David Parry-Davies
David Parry-Davies

When the people lead, the leaders will follow

“When the people lead, the leaders will follow.” How often has this statement been proven true? Remember the French Revolution, the breakdown of the USSR, the fall of apartheid in South Africa. Is this beginning to unfold again in Zimbabwe?

In each case, people were faced with what appeared to be huge and insurmountable problems against which they as individuals felt insignificant and powerless. And yet, once they reached a point where they felt the situation was “intolerable” and they decided to take whatever small or large actions they could to resist or change the status quo, the collective force was unstoppable. Radical change happened — sometimes amazingly and quickly!

In looking at climate change and the other environmental challenges that we are facing — and seeing a clear pattern of too little action, too late, by government and the corporate sector — it is clear that we cannot sit back and wait for them to solve these issues. They are too slow and have too many vested interests and agendas that conflict with the interests of natural resources and eco-systems.

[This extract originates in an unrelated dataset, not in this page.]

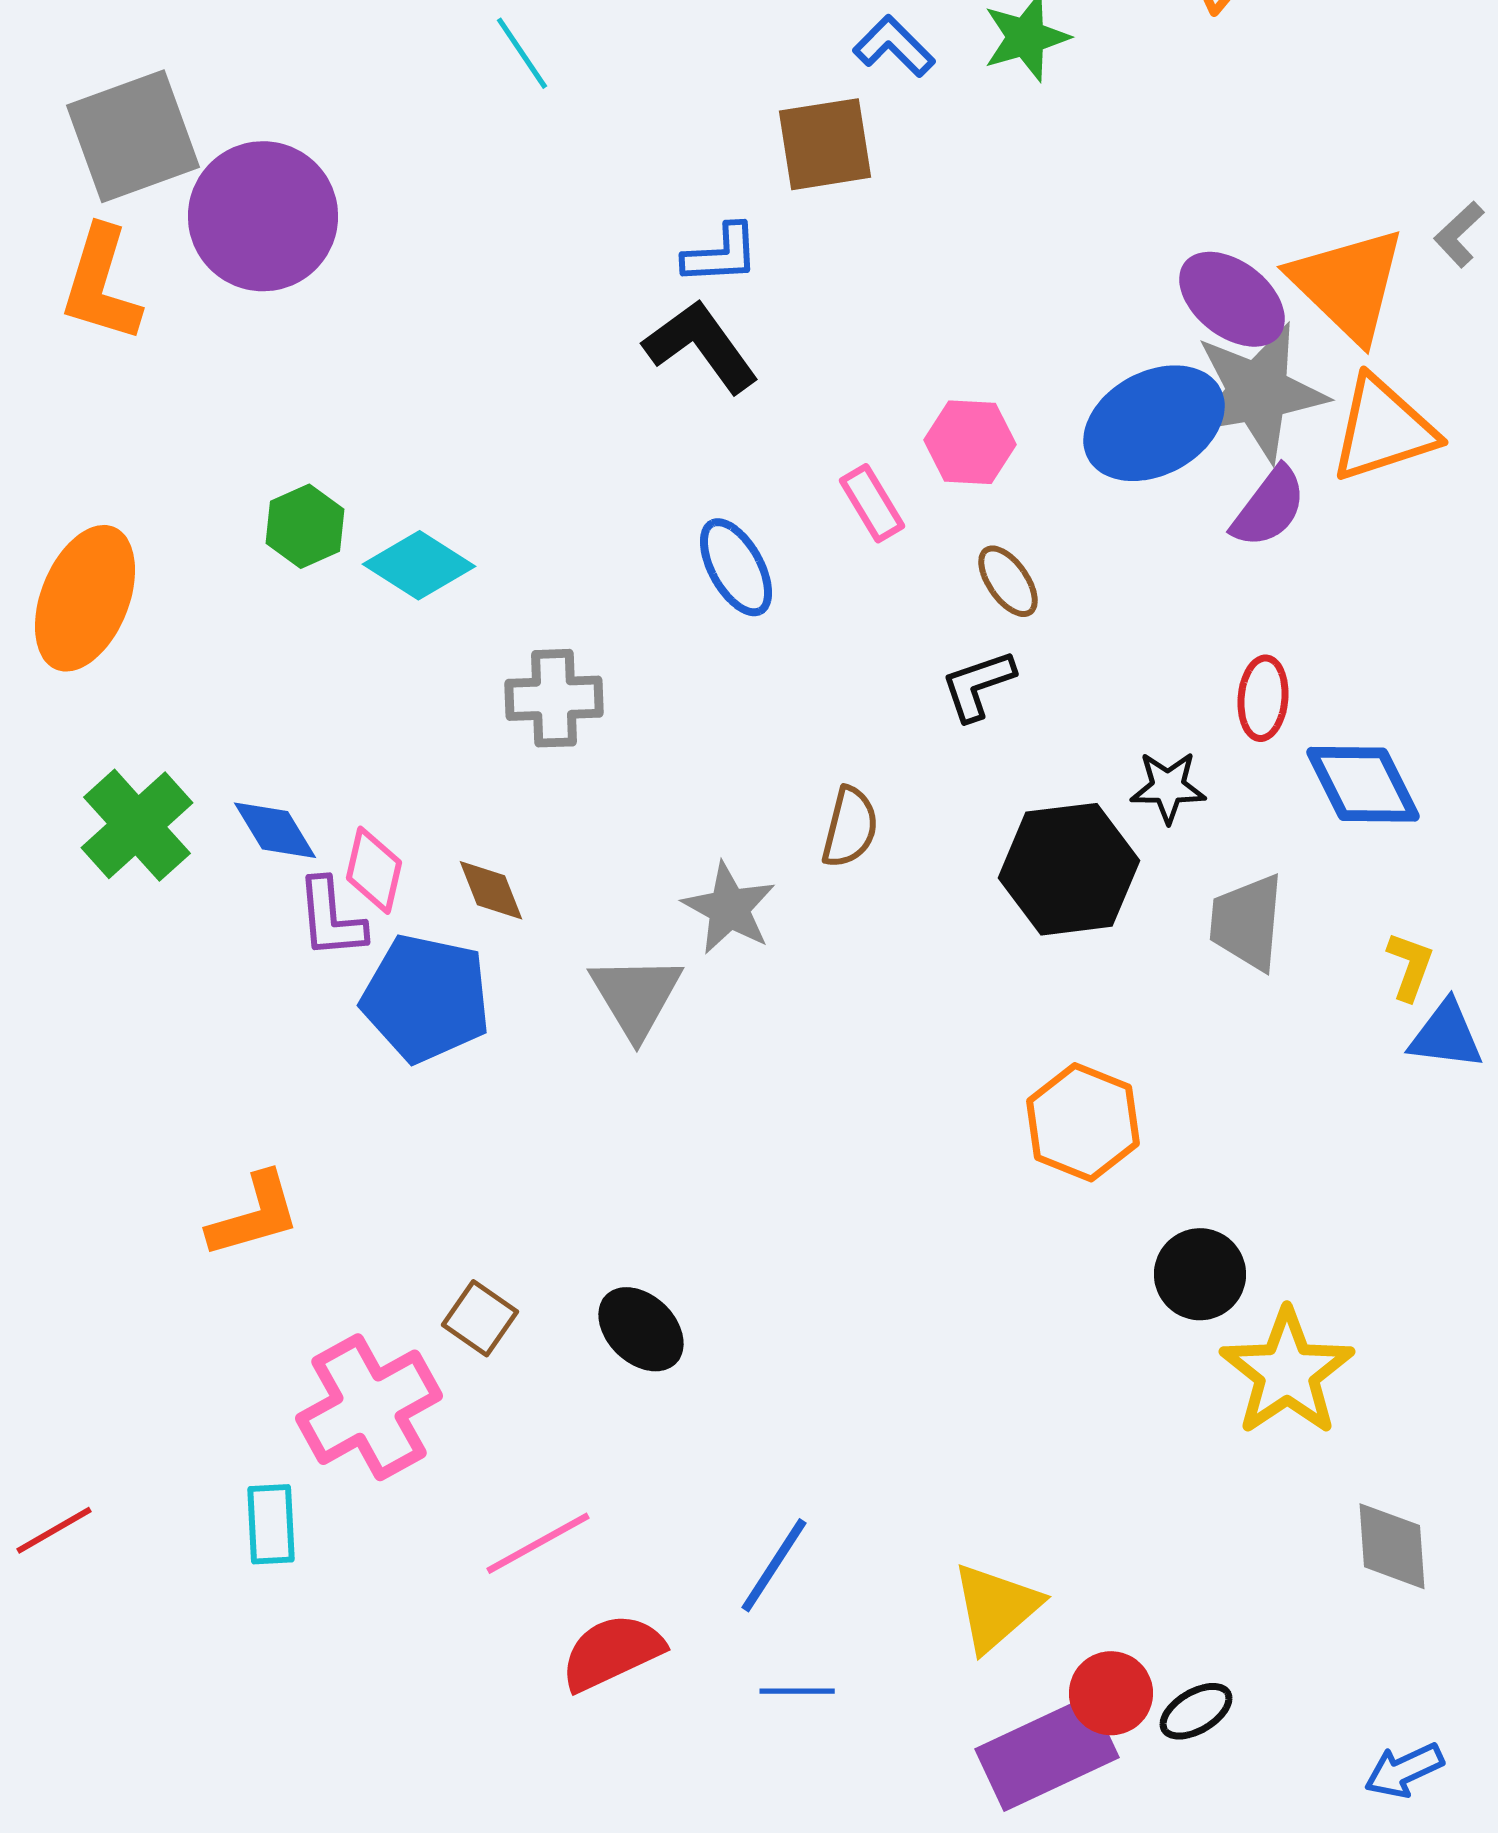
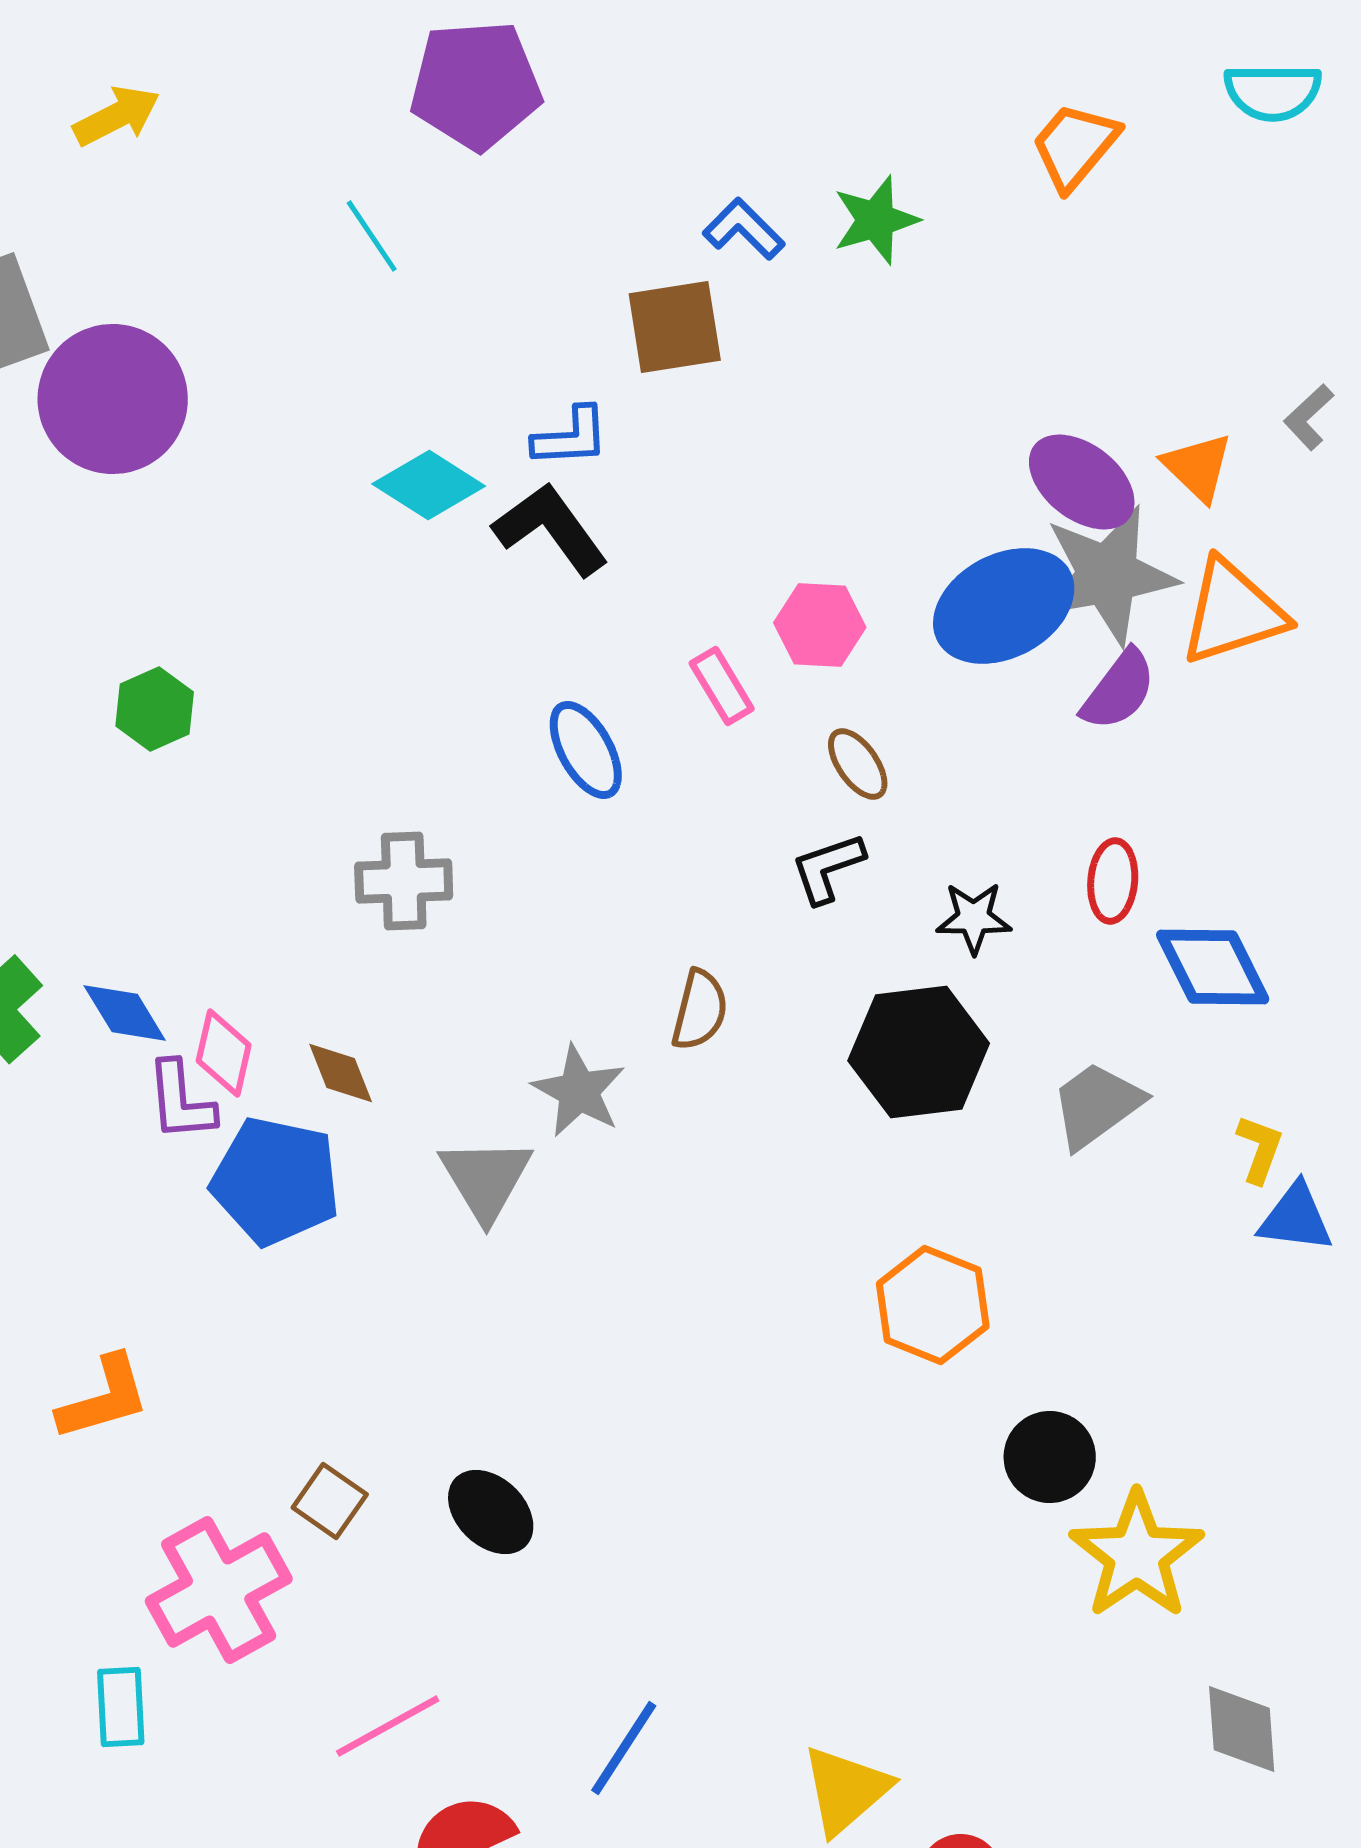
orange triangle: (1348, 284) -> (1198, 467), size x0.6
cyan diamond: (419, 565) -> (429, 485), moved
black star: (1168, 787) -> (974, 918), moved
gray trapezoid: (1247, 922) -> (1097, 1105), turned 49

Are we going to wait until our environment becomes “intolerable” before we take action? Do we have to wait till our air becomes unbreathable, our water undrinkable and our food too toxic to eat before we send a message to our political and business leaders that we require effective and immediate change?

We can show our leaders the way and each of us can actively participate in changing current unsustainable patterns and solving our environmental challenges in three effective ways:

1. Give the environment a voice
By joining or supporting an environmental organisation, you can increase the leverage that the environmental experts have to negotiate on our behalf to influence both corporate and government policy and practice. We pay lawyers to fight for our legal rights, so why not pay the environmentalists to fight for our environmental rights? (The WWF and Endangered Wildlife Trust both actively engage with and lobby government and the corporate sector.)

2. Use your consumer power to motivate corporate sustainability
By choosing to purchase products and services from those organisations that demonstrate care and concern for people and the planet, you financially reward the “good guys”, penalise those who do not care and motivate manufacturers to produce products in a manner that is less harmful to people and the planet. (Money and market share influence corporate behaviour faster than any moral debate or legal action.)

3. Reduce your environmental footprint by evolving your value system
It’s time to move into a more “evolved” value system in which quality is seen to be superior to quantity. We can substantially reduce the impact we have on the environment by reducing the quantity of unnecessary “stuff” that we wastefully consume. As the saying goes, we need to live more simply — in order that others can simply live.